YOUR TASK: Leaving the images out, output each entry below exactly.

EXERCISE INPUT:
============================================================
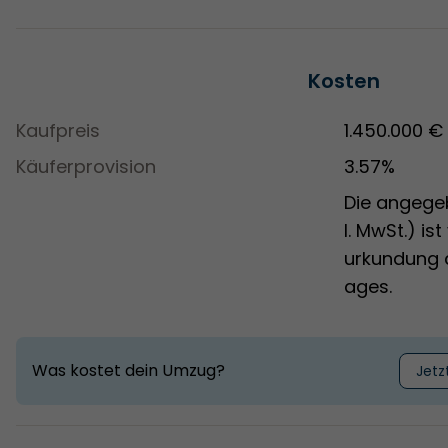
Kosten
Kaufpreis
1.450.000 €
Käuferprovision
3.57%
Die angegeb
l. MwSt.) is
urkundung d
ages.
Was kostet dein Umzug?
Jetz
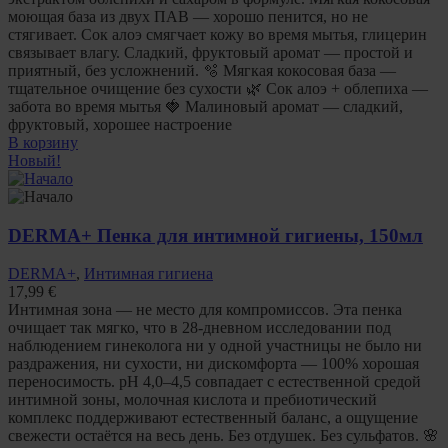
моющая база из двух ПАВ — хорошо пенится, но не
стягивает. Сок алоэ смягчает кожу во время мытья, глицерин
связывает влагу. Сладкий, фруктовый аромат — простой и
приятный, без усложнений. 🫧 Мягкая кокосовая база —
тщательное очищение без сухости 🌿 Сок алоэ + облепиха —
забота во время мытья 🍓 Малиновый аромат — сладкий,
фруктовый, хорошее настроение
В корзину
Новый!
DERMA+ Пенка для интимной гигиены, 150мл
DERMA+
,
Интимная гигиена
17,99
€
Интимная зона — не место для компромиссов. Эта пенка
очищает так мягко, что в 28-дневном исследовании под
наблюдением гинеколога ни у одной участницы не было ни
раздражения, ни сухости, ни дискомфорта — 100% хорошая
переносимость. pH 4,0–4,5 совпадает с естественной средой
интимной зоны, молочная кислота и пребиотический
комплекс поддерживают естественный баланс, а ощущение
свежести остаётся на весь день. Без отдушек. Без сульфатов. 🌸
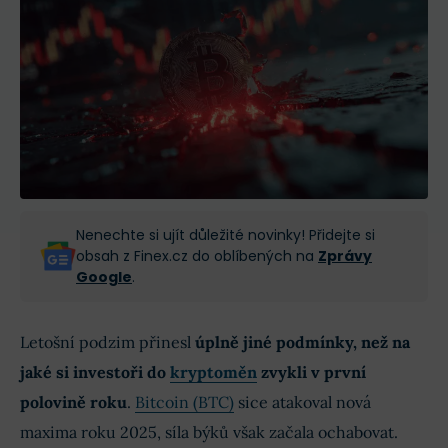
Nenechte si ujít důležité novinky! Přidejte si
obsah z Finex.cz do oblíbených na
Zprávy
Google
.
Letošní podzim přinesl
úplně jiné podmínky, než na
jaké si investoři do
kryptoměn
zvykli v první
polovině roku
.
Bitcoin (BTC)
sice atakoval nová
maxima roku 2025, síla býků však začala ochabovat.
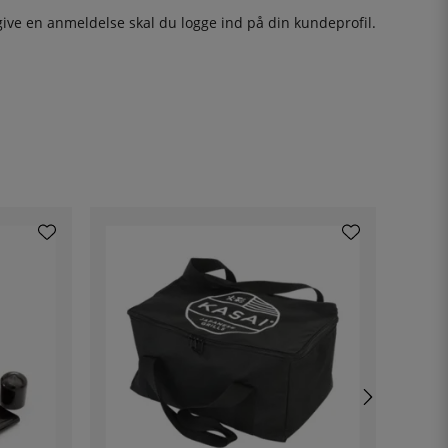
give en anmeldelse skal du
logge ind
på din kundeprofil.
============================================================
SOLUTION FOR THIS PROBLEM:
Kosten
Kaufpreis
1.450.000 €
Käuferprovision
3.57%
Die angegeb
l. MwSt.) is
urkundung d
ages.
Was kostet dein Umzug?
Jetz
моющая база из двух ПАВ — хорошо пенится, но не
стягивает. Сок алоэ смягчает кожу во время мытья, глицерин
связывает влагу. Сладкий, фруктовый аромат — простой и
приятный, без усложнений. 🫧 Мягкая кокосовая база —
тщательное очищение без сухости 🌿 Сок алоэ + облепиха —
забота во время мытья 🍓 Малиновый аромат — сладкий,
фруктовый, хорошее настроение
В корзину
Новый!
DERMA+ Пенка для интимной гигиены, 150мл
DERMA+
,
Интимная гигиена
17,99
€
Интимная зона — не место для компромиссов. Эта пенка
очищает так мягко, что в 28-дневном исследовании под
наблюдением гинеколога ни у одной участницы не было ни
раздражения, ни сухости, ни дискомфорта — 100% хорошая
переносимость. pH 4,0–4,5 совпадает с естественной средой
интимной зоны, молочная кислота и пребиотический
комплекс поддерживают естественный баланс, а ощущение
свежести остаётся на весь день. Без отдушек. Без сульфатов. 🌸
Nenechte si ujít důležité novinky! Přidejte si
obsah z Finex.cz do oblíbených na
Zprávy
Google
.
Letošní podzim přinesl
úplně jiné podmínky, než na
jaké si investoři do
kryptoměn
zvykli v první
polovině roku
.
Bitcoin (BTC)
sice atakoval nová
maxima roku 2025, síla býků však začala ochabovat.
give en anmeldelse skal du
logge ind
på din kundeprofil.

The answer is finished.